Analyzing multi-gigabyte JSON files locally

I’ve had the pleasure of having had to analyse multi-gigabyte JSON dumps in a project context recently. JSON itself is actually a rather pleasant format to consume, as it’s human-readable and there is a lot of tooling available for it. JQ allows expressing sophisticated processing steps in a single command line, and Jupyter with Python and Pandas allow easy interactive analysis to quickly find what you’re looking for.

However, with multi-gigabyte files, analysis becomes quite a lot more difficult. Running a single jq command will take a long time. When you’re ~~trial-and-error~~iteratively building jq commands as I do, you’ll quickly grow tired of having to wait about a minute for your command to succeed, only to find out that it didn’t in fact return what you were looking for. Interactive analysis is similar. Reading all 20 gigabyte of JSON will take a fair amount of time. You might find out that the data doesn’t fit into RAM (which it well might, JSON is a human-readable format after all), or end up having to restart your Python kernel, which means you’ll have to endure the loading time again.

Of course, there’s cloud-based offerings that are based on Apache Beam, Flink and many others. However, customer data doesn’t go on cloud services on my authority, so that’s out. Setting up an environment like Flink locally is doable, but a lot of effort for a one-off analysis.

While trying to analyse files of this size, I’ve found two ways of doing efficient local processing of very large JSON files that I want to share. One is based on parallelizing the jq command line with GNU parallel, the other is based on Jupyter with the Dask library.
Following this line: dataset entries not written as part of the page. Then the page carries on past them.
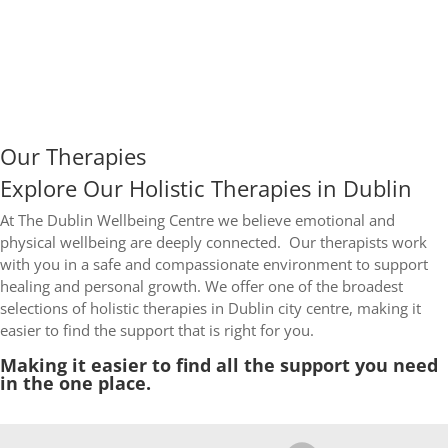
Our Therapies
Explore Our Holistic Therapies in Dublin
At The Dublin Wellbeing Centre we believe emotional and
physical wellbeing are deeply connected.
Our therapists work
with you in a safe and compassionate environment to support
healing and personal growth.
We offer one of the broadest
selections of holistic therapies in Dublin city centre, making it
easier to find the support that is right for you.
Making it easier to find all the support you need
in the one place.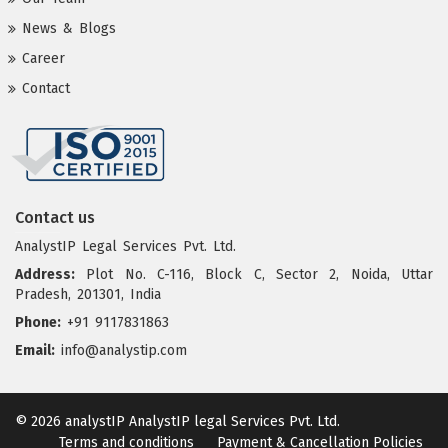
News & Blogs
Career
Contact
Contact us
AnalystIP Legal Services Pvt. Ltd.
Address:
Plot No. C-116, Block C, Sector 2, Noida, Uttar
Pradesh, 201301, India
Phone:
+91 9117831863
Email:
info@analystip.com
© 2026 analystIP
AnalystIP legal Services Pvt. Ltd.
Terms and conditions
Payment & Cancellation Policies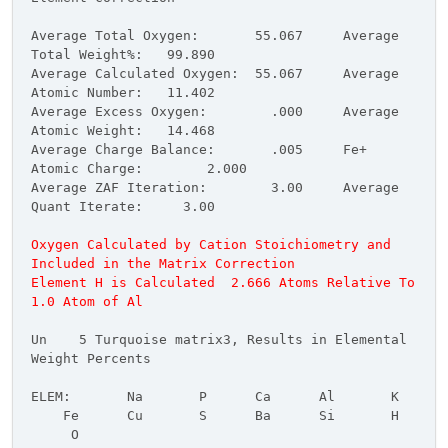
Average Total Oxygen: 55.067 Average
Total Weight%: 99.890
Average Calculated Oxygen: 55.067 Average
Atomic Number: 11.402
Average Excess Oxygen: .000 Average
Atomic Weight: 14.468
Average Charge Balance: .005 Fe+
Atomic Charge: 2.000
Average ZAF Iteration: 3.00 Average
Quant Iterate: 3.00
Oxygen Calculated by Cation Stoichiometry and
Included in the Matrix Correction
Element H is Calculated 2.666 Atoms Relative To
1.0 Atom of Al
Un 5 Turquoise matrix3, Results in Elemental
Weight Percents
ELEM: Na P Ca Al K
Fe Cu S Ba Si H
O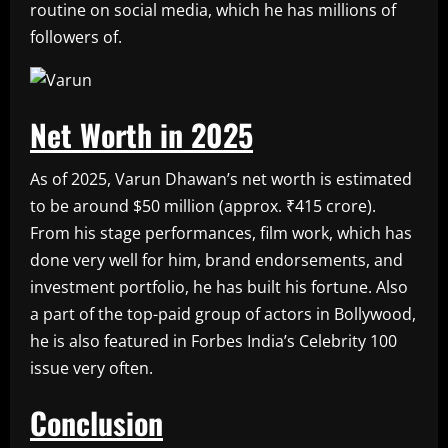
routine on social media, which he has millions of
followers of.
Net Worth in 2025
As of 2025, Varun Dhawan’s net worth is estimated
to be around $50 million (approx. ₹415 crore).
From his stage performances, film work, which has
done very well for him, brand endorsements, and
investment portfolio, he has built his fortune. Also
a part of the top-paid group of actors in Bollywood,
he is also featured in Forbes India’s Celebrity 100
issue very often.
Conclusion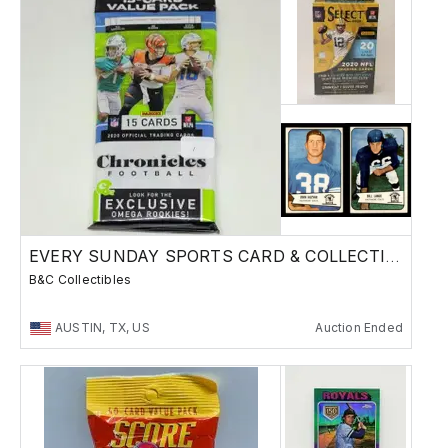
EVERY SUNDAY SPORTS CARD & COLLECTIBLES SALE
B&C Collectibles
AUSTIN, TX, US
Auction Ended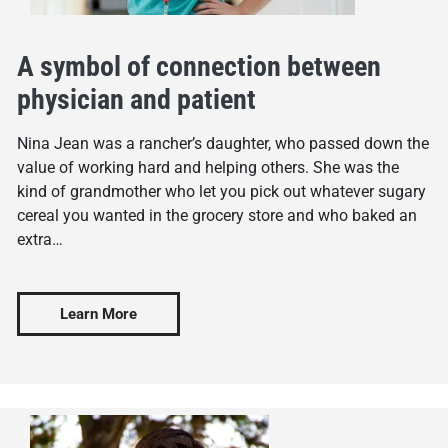
A symbol of connection between
physician and patient
Nina Jean was a rancher’s daughter, who passed down the
value of working hard and helping others. She was the
kind of grandmother who let you pick out whatever sugary
cereal you wanted in the grocery store and who baked an
extra…
Learn More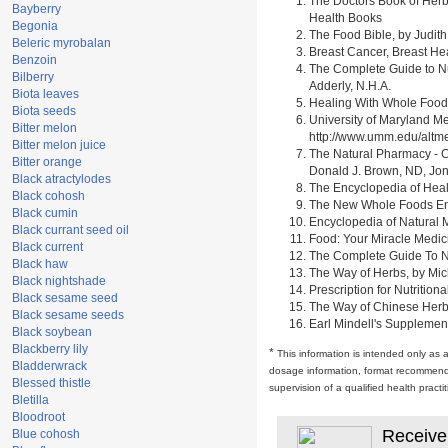
The Doctors Book of Herb
Bayberry
Health Books
Begonia
The Food Bible, by Judith
Beleric myrobalan
Breast Cancer, Breast H
Benzoin
The Complete Guide to Nu
Bilberry
Adderly, N.H.A.
Biota leaves
Healing With Whole Foods 
Biota seeds
University of Maryland M
Bitter melon
http://www.umm.edu/alt
Bitter melon juice
The Natural Pharmacy - C
Bitter orange
Donald J. Brown, ND, Jon
Black atractylodes
The Encyclopedia of Heal
Black cohosh
The New Whole Foods Enc
Black cumin
Encyclopedia of Natural 
Black currant seed oil
Food: Your Miracle Medic
Black current
The Complete Guide To Nut
Black haw
The Way of Herbs, by Mich
Black nightshade
Prescription for Nutrition
Black sesame seed
The Way of Chinese Herbs,
Black sesame seeds
Earl Mindell's Supplement
Black soybean
Blackberry lily
*
This information is intended only as 
Bladderwrack
dosage information, format recommendati
Blessed thistle
supervision of a qualified health pract
Bletilla
Bloodroot
Receive
Blue cohosh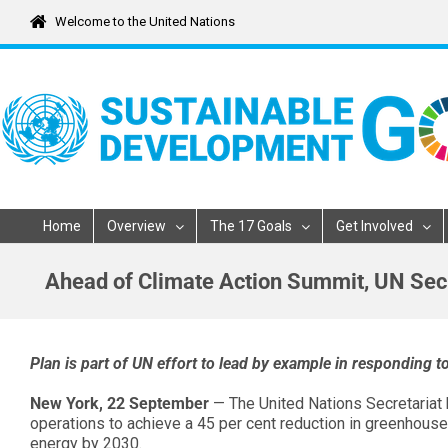
Skip
Welcome to the United Nations
to
content
Home
Overview
The 17 Goals
Get Involved
Ahead of Climate Action Summit, UN Secr
Plan is part of UN effort to lead by example in responding 
New York, 22 September
— The United Nations Secretariat
operations to achieve a 45 per cent reduction in greenhous
energy by 2030.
In the Beginning was the Command Line: JQ and Parallel

I try to find low-effort solutions to problems first, and most of the tasks I had for the JSON files were simple transformations that are easily expressible in jq’s language. Extracting nested values or searching for specific JSON objects is very easily accomplished. As an example, imagine having 20 Gigabytes of structures like this (I’ve inserted the newlines for readability, the input we’re actually reading is all on one line):

{
  "created_at": 1678184483,
  "modified_at": 1678184483,
  "artCode": "124546",
  "status": "AVAILABLE",
  "description": "A Windows XP sweater",
  "brandName": "Microsoft",
  "subArts": [
    {
      "created_at": 1678184483,
      "modified_at": 1678184483,
      "subCode": "123748",
      "color": "green",
      "subSubArts": [
        {
          "created_at": 1678184483,
          "modified_at": 1678184483,
          "code": "12876",
          "size": "droopy",
          "currency": "EUR",
          "currentPrice": 35
        },
        {
          "created_at": 1678184483,
          "modified_at": 1678184483,
          "code": "12876",
          "size": "snug",
          "currency": "EUR",
          "currentPrice": 30
        }
      ]
    },
    {
      "created_at": 1678184483,
      "modified_at": 1678184483,
      "subCode": "123749",
      "color": "grey",
      "subSubArts": [
        {
          "created_at": 1678184483,
          "modified_at": 1678184483,
          "code": "12879",
          "size": "droopy",
          "currency": "EUR",
          "currentPrice": 40
        },
        {
          "created_at": 1678184483,
          "modified_at": 1678184483,
          "code": "12876",
          "size": "snug",
          "currency": "EUR",
          "currentPrice": 35
        }
      ]
    }
  ]
}

A jq query like .subArts[]|select(.subSubArts[].size|contains("snug")) will give you all subarticles having a subsubarticle with a size of “snug”. Running a similar command on a 10-gigabyte JSON file took about three minutes, which isn’t great, especially when you’re impatient (like I happen to be).

Luckily, we can speed this up, if we have some information about the structure of the input file (we know the format is JSON, obviously). We’re using jq as a filter for single JSON objects, which means that we should be able to efficiently parallelize the search expression. Whenever I have to run shell commands in parallel, I reach for GNU parallel, which can handle shell commands, SSH access to remote servers for a DIY cluster, SQL insertion and lots more.

In this case, we know that our JSON objects in the file are delimited by a closing curly bracket followed by a newline, one JSON object per line. This means that we can tell parallel to run jq in parallel on these JSON objects with the --recend switch. Note that you could also tell parallel to interpret --recend as a regular expression, which would allow you to correctly split the pretty-printed example above with a --recend of ^}\n. This is probably substantially slower, I wouldn’t use a tool that spits out 10 gigabyte of pretty-printed JSON, and if necessary, I would just use jq -c to collapse it again.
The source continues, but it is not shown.